In practice, these concepts motivate certain patterns of calibration for different types of observation, and the calibrater tool in CASA is designed to accommodate these patterns in a general and flexible manner. For a spectral line total intensity observation, the pattern is usually:

  1. Solve for $G$ on the bandpass calibrator
  2. Solve for $B$ on the bandpass calibrator, using $G$
  3. Solve for $G$ on the primary gain (near-target) and flux density calibrators, using $B$ solutions just obtained
  4. Scale $G$ solutions for the primary gain calibrator according to the flux density calibrator solutions
  5. Apply $G$ and $B$ solutions to the target data
  6. Image the calibrated target data

If opacity and gain curve information are relevant and available, these types are incorporated in each of the steps (in future, an actual solve for opacity from appropriate data may be folded into this process):

  1. Solve for $G$ on the bandpass calibrator, using $T$ (opacity) and $E$ (gain curve) solutions already derived.
  2. Solve for $B$ on the bandpass calibrator, using $G$, $T$ (opacity), and $E$ (gain curve) solutions.
  3. Solve for $G$ on primary gain (near-target) and flux density calibrators, using $B$, $T$ (opacity), and $E$ (gain curve) solutions.
  4. Scale $G$ solutions for the primary gain calibrator according to the flux density calibrator solutions
  5. Apply $T$ (opacity), $E$ (gain curve), $G$, and $B$ solutions to the target data
  6. Image the calibrated target data

For continuum polarimetry, the typical pattern is:

  1. Solve for $G$ on the polarization calibrator, using (analytical) $P$ solutions.
  2. Solve for $D$ on the polarization calibrator, using $P$ and $G$ solutions.
  3. Solve for $G$ on primary gain and flux density calibrators, using $P$ and $D$ solutions.
  4. Scale $G$ solutions for the primary gain calibrator according to the flux density calibrator solutions.
  5. Apply $P$, $D$, and $G$ solutions to target data.
  6. Image the calibrated target data.

For a spectro-polarimetry observation, these two examples would be folded together.

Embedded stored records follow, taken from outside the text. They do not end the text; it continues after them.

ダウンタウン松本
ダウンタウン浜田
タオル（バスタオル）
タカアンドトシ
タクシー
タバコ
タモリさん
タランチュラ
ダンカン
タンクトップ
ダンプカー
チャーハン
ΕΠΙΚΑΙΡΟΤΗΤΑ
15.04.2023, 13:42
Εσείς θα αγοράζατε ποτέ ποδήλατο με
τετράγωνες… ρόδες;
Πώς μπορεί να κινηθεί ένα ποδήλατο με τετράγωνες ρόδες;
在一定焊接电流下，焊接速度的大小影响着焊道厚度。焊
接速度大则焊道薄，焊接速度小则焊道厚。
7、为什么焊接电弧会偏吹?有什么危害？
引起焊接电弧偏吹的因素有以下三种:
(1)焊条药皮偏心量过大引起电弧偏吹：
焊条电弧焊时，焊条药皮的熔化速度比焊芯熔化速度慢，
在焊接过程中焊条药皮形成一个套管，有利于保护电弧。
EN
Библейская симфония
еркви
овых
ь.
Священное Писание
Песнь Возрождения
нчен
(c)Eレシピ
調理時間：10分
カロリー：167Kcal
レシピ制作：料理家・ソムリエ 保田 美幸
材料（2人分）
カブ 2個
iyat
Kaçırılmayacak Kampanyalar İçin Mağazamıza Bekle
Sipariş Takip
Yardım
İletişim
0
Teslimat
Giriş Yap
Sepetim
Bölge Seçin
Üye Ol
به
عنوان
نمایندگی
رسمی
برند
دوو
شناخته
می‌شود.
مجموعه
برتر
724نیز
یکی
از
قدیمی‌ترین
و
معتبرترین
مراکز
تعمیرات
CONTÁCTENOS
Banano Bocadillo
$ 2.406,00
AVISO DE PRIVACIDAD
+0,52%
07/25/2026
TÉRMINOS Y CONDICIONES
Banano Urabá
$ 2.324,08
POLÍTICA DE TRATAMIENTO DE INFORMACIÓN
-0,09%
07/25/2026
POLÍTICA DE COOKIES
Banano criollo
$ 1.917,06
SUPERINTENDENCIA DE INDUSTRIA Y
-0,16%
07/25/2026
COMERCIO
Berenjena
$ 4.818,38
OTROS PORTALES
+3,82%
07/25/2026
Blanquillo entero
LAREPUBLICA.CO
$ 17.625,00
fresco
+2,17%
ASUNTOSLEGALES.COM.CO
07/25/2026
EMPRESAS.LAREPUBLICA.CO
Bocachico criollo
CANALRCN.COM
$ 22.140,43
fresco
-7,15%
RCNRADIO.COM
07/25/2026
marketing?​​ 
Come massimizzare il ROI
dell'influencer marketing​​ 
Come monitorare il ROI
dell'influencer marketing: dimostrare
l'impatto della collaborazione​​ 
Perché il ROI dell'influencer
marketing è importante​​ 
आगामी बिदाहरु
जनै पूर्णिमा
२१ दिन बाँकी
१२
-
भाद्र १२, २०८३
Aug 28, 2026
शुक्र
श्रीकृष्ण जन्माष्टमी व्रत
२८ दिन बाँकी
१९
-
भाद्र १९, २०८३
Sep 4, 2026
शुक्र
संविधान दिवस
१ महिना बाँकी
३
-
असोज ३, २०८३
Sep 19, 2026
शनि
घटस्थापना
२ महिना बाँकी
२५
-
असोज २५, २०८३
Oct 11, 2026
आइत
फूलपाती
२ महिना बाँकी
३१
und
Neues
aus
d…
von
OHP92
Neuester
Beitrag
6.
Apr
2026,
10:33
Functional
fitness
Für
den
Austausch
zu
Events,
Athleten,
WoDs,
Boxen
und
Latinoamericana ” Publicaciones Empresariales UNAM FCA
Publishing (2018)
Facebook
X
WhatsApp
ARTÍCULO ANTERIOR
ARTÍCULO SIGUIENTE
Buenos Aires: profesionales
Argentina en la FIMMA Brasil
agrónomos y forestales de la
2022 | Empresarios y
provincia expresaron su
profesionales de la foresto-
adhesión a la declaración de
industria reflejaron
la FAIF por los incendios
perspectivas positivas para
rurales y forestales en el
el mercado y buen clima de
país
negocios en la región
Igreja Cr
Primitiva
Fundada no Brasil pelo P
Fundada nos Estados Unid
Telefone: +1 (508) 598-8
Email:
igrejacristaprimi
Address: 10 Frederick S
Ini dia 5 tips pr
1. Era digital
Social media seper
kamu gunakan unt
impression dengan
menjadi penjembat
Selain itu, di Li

In all cases the calibrator model must be adequate at each solve step. At high dynamic range and/or high resolution, many calibrators which are nominally assumed to be point sources become slightly resolved. If this has biased the calibration solutions, the offending calibrator may be imaged at any point in the process and the resulting model used to improve the calibration. Finally, if sufficiently strong, the target may be self-calibrated as well.

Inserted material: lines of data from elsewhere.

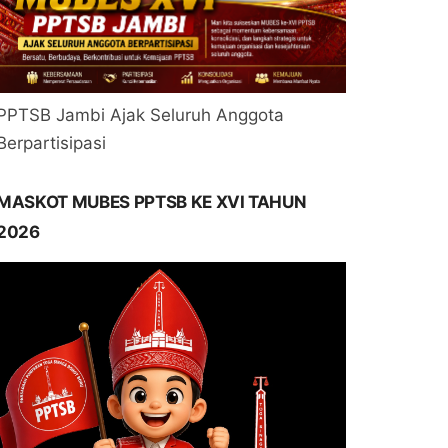
PPTSB Jambi Ajak Seluruh Anggota
Berpartisipasi
MASKOT MUBES PPTSB KE XVI TAHUN
2026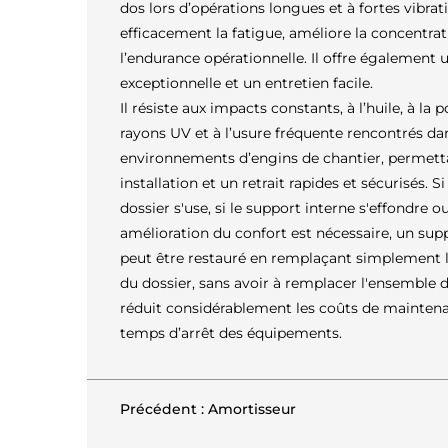
dos lors d’opérations longues et à fortes vibrat
efficacement la fatigue, améliore la concentra
l’endurance opérationnelle. Il offre également u
exceptionnelle et un entretien facile.
Il résiste aux impacts constants, à l’huile, à la 
rayons UV et à l’usure fréquente rencontrés da
environnements d’engins de chantier, permett
installation et un retrait rapides et sécurisés. Si
dossier s'use, si le support interne s'effondre o
amélioration du confort est nécessaire, un sup
peut être restauré en remplaçant simplement
du dossier, sans avoir à remplacer l'ensemble d
réduit considérablement les coûts de maintena
temps d’arrêt des équipements.
Précédent : Amortisseur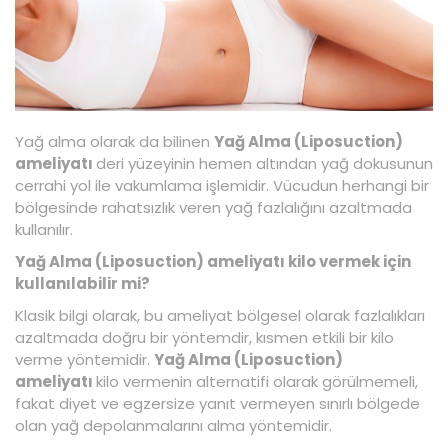
Yağ alma olarak da bilinen
Yağ Alma (Liposuction)
ameliyatı
deri yüzeyinin hemen altından yağ dokusunun
cerrahi yol ile vakumlama işlemidir. Vücudun herhangi bir
bölgesinde rahatsızlık veren yağ fazlalığını azaltmada
kullanılır.
Yağ Alma (Liposuction) ameliyatı kilo vermek için
kullanılabilir mi?
Klasik bilgi olarak, bu ameliyat bölgesel olarak fazlalıkları
azaltmada doğru bir yöntemdir, kısmen etkili bir kilo
verme yöntemidir.
Yağ Alma (Liposuction)
ameliyatı
kilo vermenin alternatifi olarak görülmemeli,
fakat diyet ve egzersize yanıt vermeyen sınırlı bölgede
olan yağ depolanmalarını alma yöntemidir.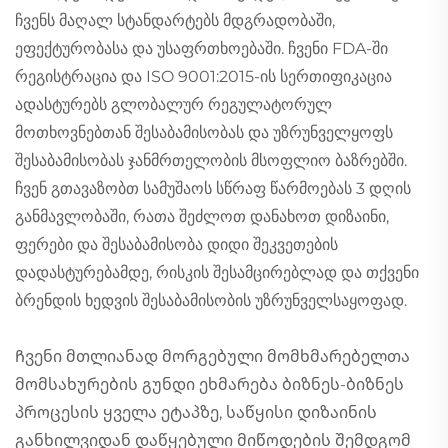
ჩვენს მაღალ სტანდარტებს მდგრადობაში,
ეფექტურობასა და უსაფრთხოებაში. ჩვენი FDA-ში
რეგისტრაცია და ISO 9001:2015-ის სერთიფიკაცია
ადასტურებს გლობალურ რეგულატორულ
მოთხოვნებთან შესაბამისობას და უზრუნველყოფს
შესაბამისობას ჯანმრთელობის მსოფლიო ბაზრებში.
ჩვენ გთავაზობთ სამუშაოს სწრაფ წარმოებას 3 დღის
განმავლობაში, რათა შეძლოთ დანახოთ დიზაინი,
ფერები და შესაბამისობა დიდი შეკვეთების
დადასტურებამდე, რისკის შესამცირებლად და თქვენი
ბრენდის ხედვის შესაბამისობის უზრუნველსაყოფად.
Ჩვენი მთლიანად მორგებული მომხმარებელთა
მომსახურების გუნდი ეხმარება ბიზნეს-ბიზნეს
პროცესის ყველა ეტაპზე, საწყისი დიზაინის
განხილვიდან დაწყებული მიწოდების შემდგომ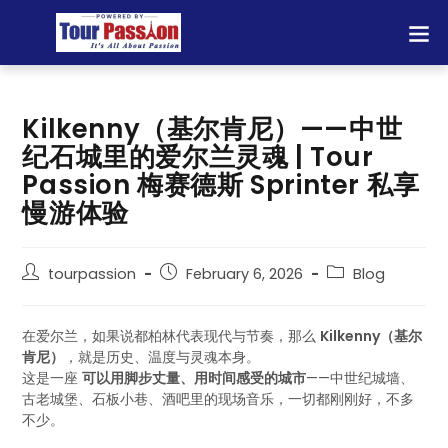
Kilkenny（基尔肯尼）——中世
纪石城里的爱尔兰灵魂 | Tour
Passion 梅赛德斯 Sprinter 私享
慢游体验
tourpassion
February 6, 2026
Blog
在爱尔兰，如果说都柏林代表现代与节奏，那么
Kilkenny（基尔
肯尼）
，就是历史、温度与灵魂本身。
这是一座
可以用脚步丈量、用时间感受的城市
——中世纪城墙、
古老城堡、石板小巷、酒吧里的现场音乐，一切都刚刚好，不多
不少。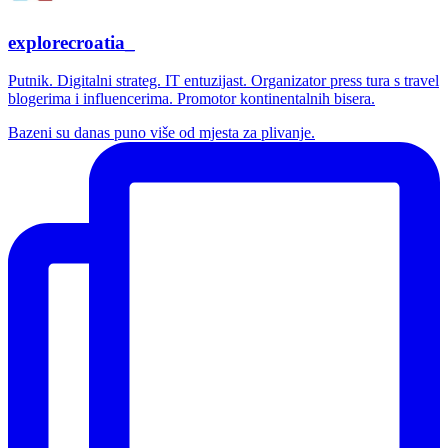
explorecroatia_
Putnik. Digitalni strateg. IT entuzijast. Organizator press tura s travel
blogerima i influencerima. Promotor kontinentalnih bisera.
Bazeni su danas puno više od mjesta za plivanje.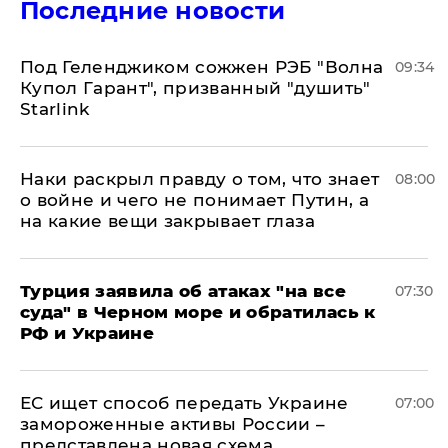
Последние новости
Под Геленджиком сожжен РЭБ "Волна
09:34
Купол Гарант", призванный "душить"
Starlink
Наки раскрыл правду о том, что знает
08:00
о войне и чего не понимает Путин, а
на какие вещи закрывает глаза
Турция заявила об атаках "на все
07:30
суда" в Черном море и обратилась к
РФ и Украине
ЕС ищет способ передать Украине
07:00
замороженные активы России –
представлена новая схема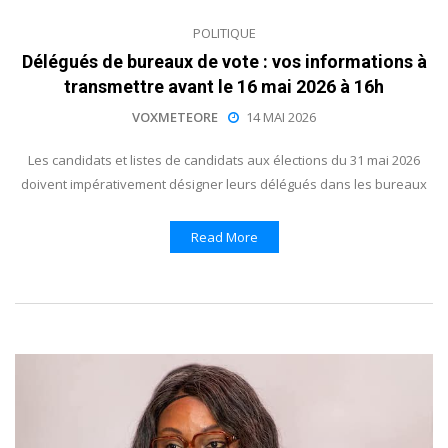
POLITIQUE
Délégués de bureaux de vote : vos informations à
transmettre avant le 16 mai 2026 à 16h
VOXMETEORE
14 MAI 2026
Les candidats et listes de candidats aux élections du 31 mai 2026
doivent impérativement désigner leurs délégués dans les bureaux
Read More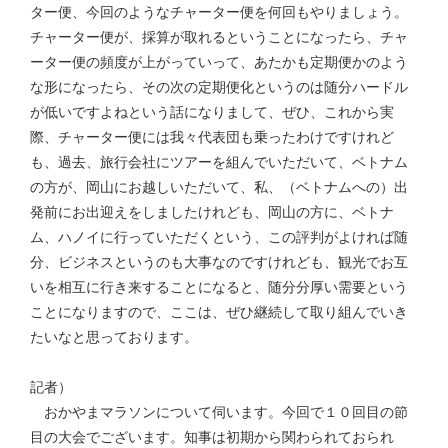
ター便、今回のようなチャーター便を何回もやりましょう。
チャーター便が、採算が取れるということになったら、チャ
ーター便の頻度が上がっていって、あたかも定期便かのよう
な形になったら、その次の定期便化というのは随分ハードル
が低いですよねという話になりまして、ぜひ、これから実
際、チャーター便には我々代表団も乗ったわけですけれど
も、過去、旅行会社にツアーを組んでいただいて、ベトナム
の方が、岡山にお越しいただいて、私、（ベトナムへの）出
発前にお出迎えをしましたけれども、岡山の方に、ベトナ
ム、ハノイに行っていただくという、この評判がよければ随
分、ビジネスというのも大事なのですけれども、観光でお互
いを相互に行き来することになると、随分分厚い需要という
ことになりますので、ここは、ぜひ継続して取り組んでいき
たいなと思っております。
記者）
おかやまマラソンについて伺います。今回で１０回目の節
目の大会でございます。知事は初期から関わられておられ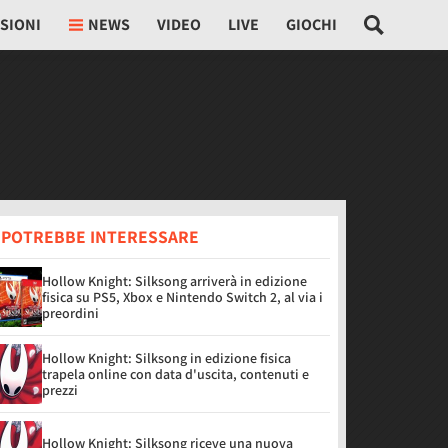
SIONI
NEWS
VIDEO
LIVE
GIOCHI
I POTREBBE INTERESSARE
Hollow Knight: Silksong arriverà in edizione
fisica su PS5, Xbox e Nintendo Switch 2, al via i
preordini
Hollow Knight: Silksong in edizione fisica
trapela online con data d'uscita, contenuti e
prezzi
Hollow Knight: Silksong riceve una nuova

General Calibrater Mechanics

The calibrater tasks/tool are designed to solve and apply solutions for all of the solution types listed above (and more are in the works). This leads to a single basic sequence of execution for all solves, regardless of type:

  1. Set the calibrator model visibilities
  2. Select the visibility data which will be used to solve for a calibration type
  3. Arrange to apply any already-known calibration types (the first time through, none may yet be available)
  4. Arrange to solve for a specific calibration type, including specification of the solution timescale and other specifics
  5. Execute the solve process
  6. Repeat 1-4 for all required types, using each result, as it becomes available, in step 3, and perhaps repeating for some types to improve the solutions

By itself, this sequence doesn't guarantee success; the data provided for the solve must have sufficient SNR on the appropriate timescale, and must provide sufficient leverage for the solution (e.g., D solutions require data taken over a sufficient range of parallactic angle in order to separate the source polarization contribution from the instrumental polarization).